Tan N H, Tan C S
Department of Biochemistry, University of Malaya, Kuala Lumpur.
Anal Biochem. 1988 May 1;170(2):282-8. doi: 10.1016/0003-2697(88)90632-x.
A convenient acidimetric assay for phospholipase A using egg yolk suspension as substrate has been developed. The substrate mixture consists of 1 part egg yolk, 1 part 8.1 mM sodium deoxycholate, and 1 part 18 mM calcium chloride.

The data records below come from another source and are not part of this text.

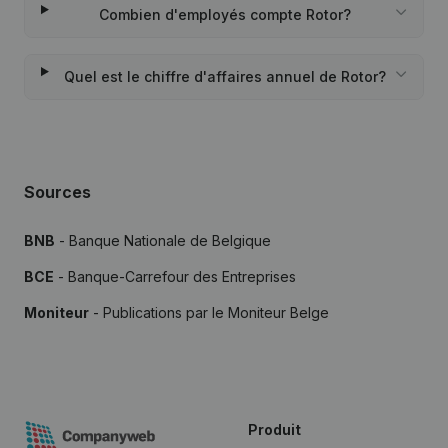
Combien d'employés compte Rotor?
Quel est le chiffre d'affaires annuel de Rotor?
Sources
BNB
- Banque Nationale de Belgique
BCE
- Banque-Carrefour des Entreprises
Moniteur
- Publications par le Moniteur Belge
Produit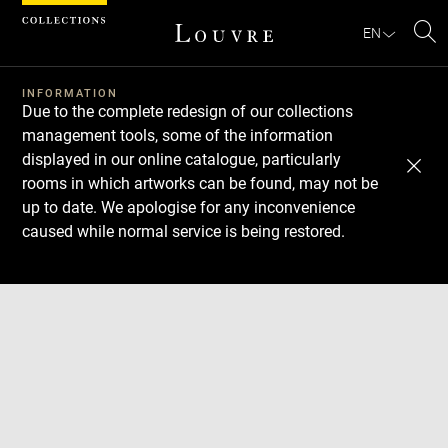
Cookies management panel
EN
Se
INFORMATION
Due to the complete redesign of our collections
management tools, some of the information
displayed in our online catalogue, particularly
rooms in which artworks can be found, may not be
up to date. We apologise for any inconvenience
caused while normal service is being restored.
Download
Next
Previous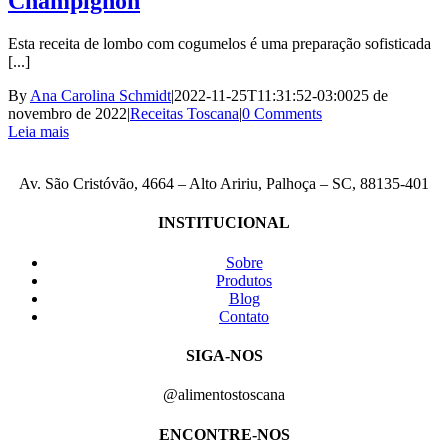
Champignon
Esta receita de lombo com cogumelos é uma preparação sofisticada
[...]
By
Ana Carolina Schmidt
|
2022-11-25T11:31:52-03:00
25 de
novembro de 2022
|
Receitas Toscana
|
0 Comments
Leia mais
Av. São Cristóvão, 4664 – Alto Aririu, Palhoça – SC, 88135-401
INSTITUCIONAL
Sobre
Produtos
Blog
Contato
SIGA-NOS
@alimentostoscana
ENCONTRE-NOS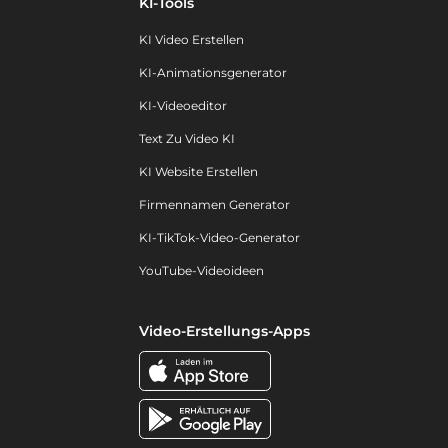
KI-Tools
KI Video Erstellen
KI-Animationsgenerator
KI-Videoeditor
Text Zu Video KI
KI Website Erstellen
Firmennamen Generator
KI-TikTok-Video-Generator
YouTube-Videoideen
Video-Erstellungs-Apps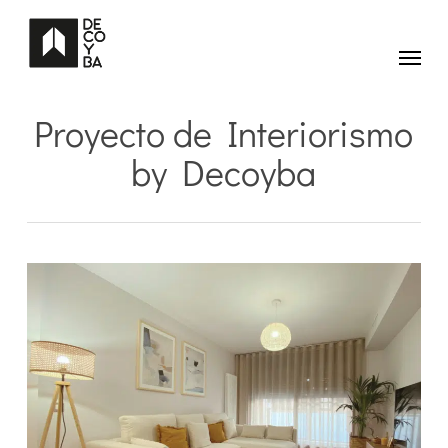
Skip
to
main
Menu
content
Proyecto de Interiorismo
by Decoyba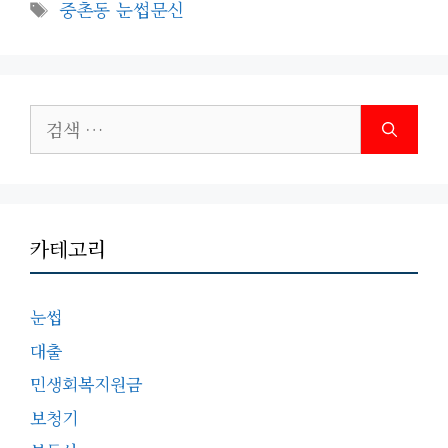
테
태
중촌동 눈썹문신
고
그
리
검
색:
카테고리
눈썹
대출
민생회복지원금
보청기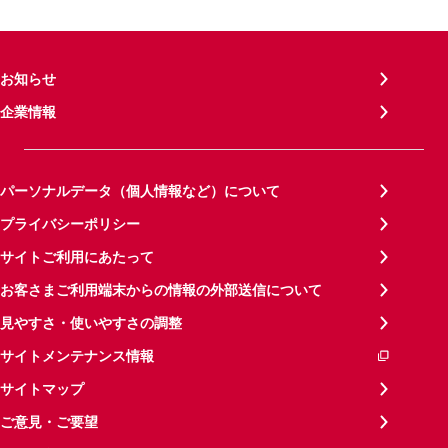
お知らせ
企業情報
パーソナルデータ（個人情報など）について
プライバシーポリシー
サイトご利用にあたって
お客さまご利用端末からの情報の外部送信について
見やすさ・使いやすさの調整
サイトメンテナンス情報
サイトマップ
ご意見・ご要望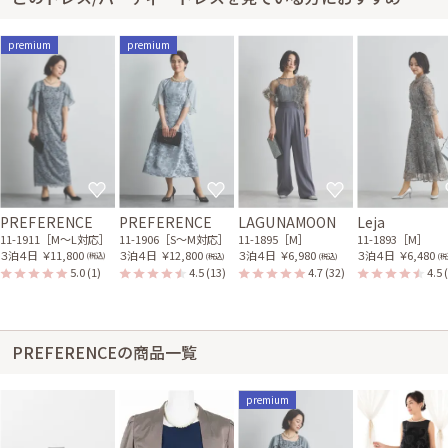
premium
premium
PREFERENCE
PREFERENCE
LAGUNAMOON
Leja
11-1911［M〜L対応］
11-1906［S〜M対応］
11-1895［M］
11-1893［M］
３泊４日
￥11,800
３泊４日
￥12,800
３泊４日
￥6,980
３泊４日
￥6,480
(税込)
(税込)
(税込)
(税
5.0
(1)
4.5
(13)
4.7
(32)
4.5
PREFERENCEの商品一覧
premium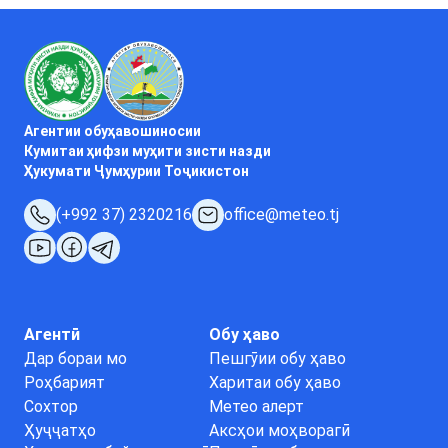
Агентии обуҳавошиносии
Кумитаи ҳифзи муҳити зисти назди
Ҳукумати Ҷумҳурии Тоҷикистон
(+992 37) 2320216
office@meteo.tj
Агентӣ
Обу ҳаво
Дар бораи мо
Пешгӯии обу ҳаво
Роҳбарият
Харитаи обу ҳаво
Сохтор
Метео алерт
Ҳуҷҷатҳо
Аксҳои моҳворагӣ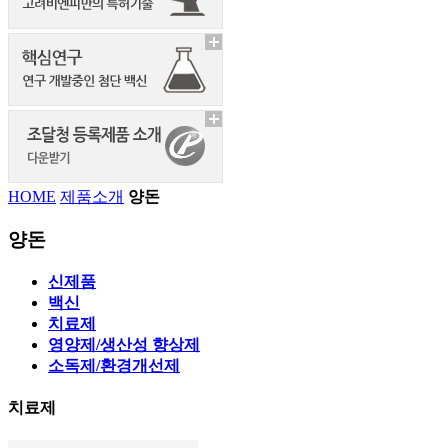
HOME
제품소개
양돈
양돈
신제품
백신
치료제
영양제/생산성 향상제
소독제/환경개선제
치료제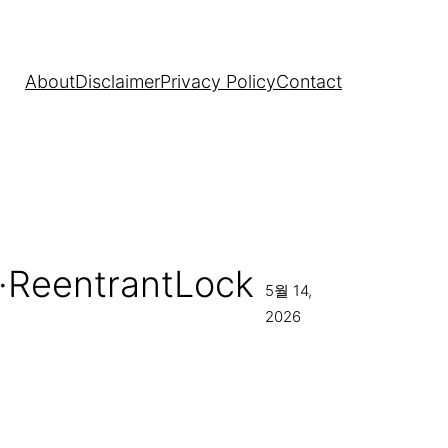
About
Disclaimer
Privacy Policy
Contact
ReentrantLock
5월 14,
2026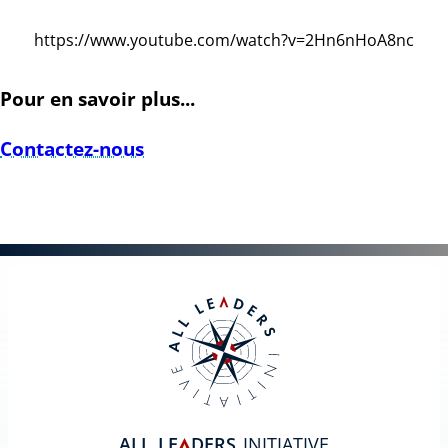
https://www.youtube.com/watch?v=2Hn6nHoA8nc
Pour en savoir plus...
Contactez-nous
ALL
LE
DERS
INITIATIVE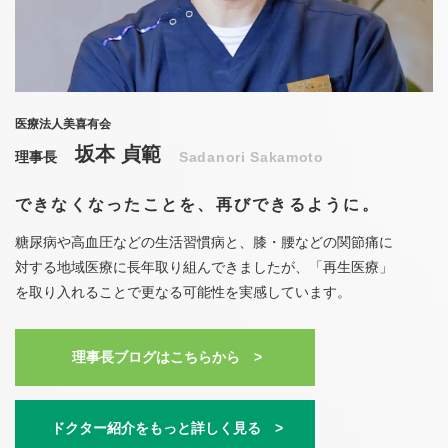
医療法人美喜有会
坂本 貞範
理事長
Sadanori Sakamoto
できなくなったことを、
再びできるように。
糖尿病や高血圧などの生活習慣病と、膝・腰などの関節痛に
対する地域医療に長年取り組んできましたが、「再生医療」
を取り入れることで更なる可能性を実感しています。
理事長ブログはこちらから >
ドクター紹介をもっと詳しく見る >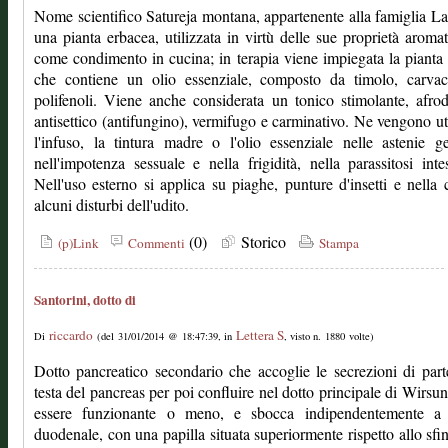
Nome scientifico Satureja montana, appartenente alla famiglia La
una pianta erbacea, utilizzata in virtù delle sue proprietà aromat
come condimento in cucina; in terapia viene impiegata la pianta f
che contiene un olio essenziale, composto da timolo, carvac
polifenoli. Viene anche considerata un tonico stimolante, afrod
antisettico (antifungino), vermifugo e carminativo. Ne vengono uti
l'infuso, la tintura madre o l'olio essenziale nelle astenie ge
nell'impotenza sessuale e nella frigidità, nella parassitosi intes
Nell'uso esterno si applica su piaghe, punture d'insetti e nella 
alcuni disturbi dell'udito.
(0)
Storico
(p)Link
Commenti
Stampa
Santorini, dotto di
riccardo
Lettera S
Di
(del 31/01/2014 @ 18:47:39, in
, visto n. 1880 volte)
Dotto pancreatico secondario che accoglie le secrezioni di part
testa del pancreas per poi confluire nel dotto principale di Wirsu
essere funzionante o meno, e sbocca indipendentemente a l
duodenale, con una papilla situata superiormente rispetto allo sfin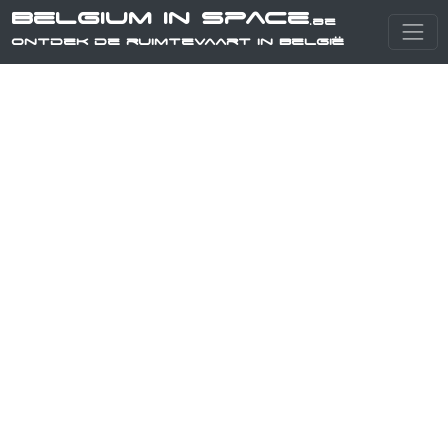
Belgium in Space
.be
Ontdek de ruimtevaart in België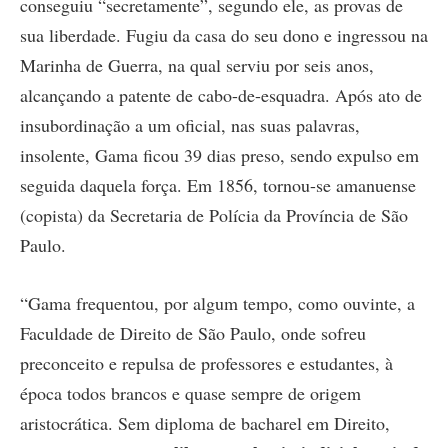
conseguiu “secretamente”, segundo ele, as provas de
sua liberdade. Fugiu da casa do seu dono e ingressou na
Marinha de Guerra, na qual serviu por seis anos,
alcançando a patente de cabo-de-esquadra. Após ato de
insubordinação a um oficial, nas suas palavras,
insolente, Gama ficou 39 dias preso, sendo expulso em
seguida daquela força. Em 1856, tornou-se amanuense
(copista) da Secretaria de Polícia da Província de São
Paulo.
“Gama frequentou, por algum tempo, como ouvinte, a
Faculdade de Direito de São Paulo, onde sofreu
preconceito e repulsa de professores e estudantes, à
época todos brancos e quase sempre de origem
aristocrática. Sem diploma de bacharel em Direito,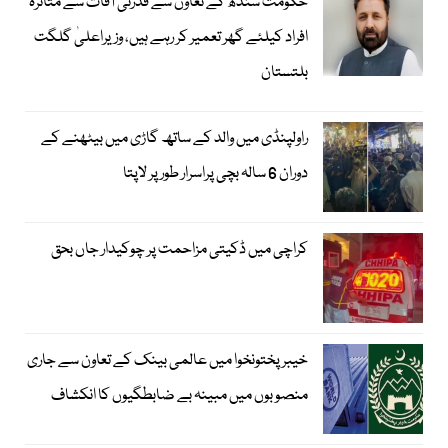
حکومت سندھ کے تعاون سے قدرتی آفات سے متاثرہ
افراد کیلئے گھر تعمیر کر رہے ہیں، وزیراعلیٰ گلگت
بلتستان
راولپنڈی میں والد کے ساتھ گاڑی میں بیٹھنے کے
دوران 6 سالہ بچی پراسرار طور پر لاپتا
کراچی میں ڈکیتی مزاحمت پر چوکیدار جاں بحق
خیبرپختونخوا میں عالمی بینک کے تعاون سے جاری
منصوبوں میں مبینہ بے ضابطگیوں کا انکشاف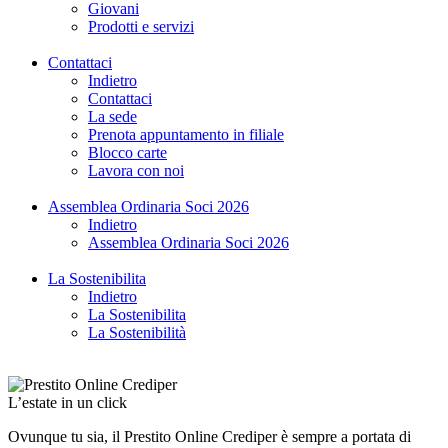
Giovani
Prodotti e servizi
Contattaci
Indietro
Contattaci
La sede
Prenota appuntamento in filiale
Blocco carte
Lavora con noi
Assemblea Ordinaria Soci 2026
Indietro
Assemblea Ordinaria Soci 2026
La Sostenibilita
Indietro
La Sostenibilita
La Sostenibilità
L’estate in un click
Ovunque tu sia, il Prestito Online Crediper è sempre a portata di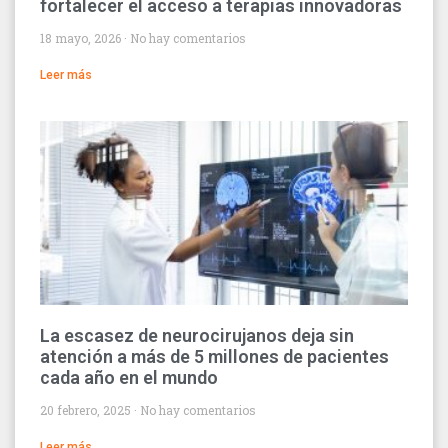
fortalecer el acceso a terapias innovadoras
18 mayo, 2026
No hay comentarios
Leer más
La escasez de neurocirujanos deja sin
atención a más de 5 millones de pacientes
cada año en el mundo
20 febrero, 2025
No hay comentarios
Leer más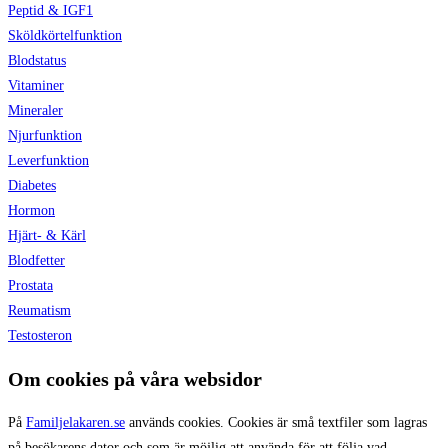
Peptid & IGF1
Sköldkörtelfunktion
Blodstatus
Vitaminer
Mineraler
Njurfunktion
Leverfunktion
Diabetes
Hormon
Hjärt- & Kärl
Blodfetter
Prostata
Reumatism
Testosteron
Om cookies på våra websidor
På
Familjelakaren.se
används cookies. Cookies är små textfiler som lagras
på besökarens dator och som är möjlig att använda för att följa vad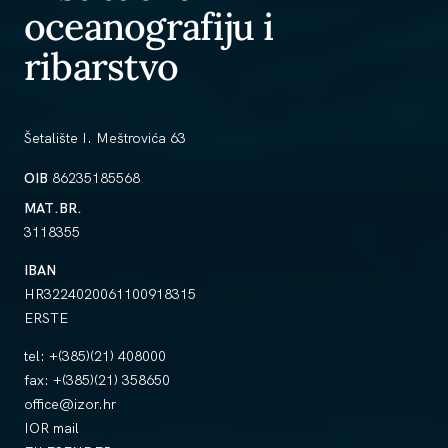
oceanografiju i
ribarstvo
Šetalište I. Meštrovića 63
OIB
86235185568
MAT.BR.
3118355
IBAN
HR3224020061100918315
ERSTE
tel:
+(385)(21) 408000
fax:
+(385)(21) 358650
office@izor.hr
IOR mail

Phospholipase A activity is measured by following the initial rate of pH change, which is linear between pH 8.0 and 7.75 and is proportional to enzyme concentration over a wide range. The assay is highly reproducible, with a coefficient of variation of 3%, and as sensitive as most established assays for phospholipase A. The assay uses inexpensive and easily available substrate and is simple to perform. It is particularly useful for monitoring phospholipase A activity in chromatography fractions.
已开发出一种便捷的酸量滴定法,该方法以蛋黄悬液为底物来测定磷脂酶A。底物混合物由1份蛋黄、1份8.1 mM脱氧胆酸钠和1份18 mM氯化钙组成。通过跟踪pH值变化的初始速率来测定磷脂酶A的活性,该变化在pH 8.0至7.75之间呈线性,并且在很宽的范围内与酶浓度成正比。该测定法具有高度可重复性,变异系数为3%,并且与大多数已确立的磷脂酶A测定法一样灵敏。该测定法使用廉价且易于获得的底物,操作简单。它对于监测色谱馏分中的磷脂酶A活性特别有用。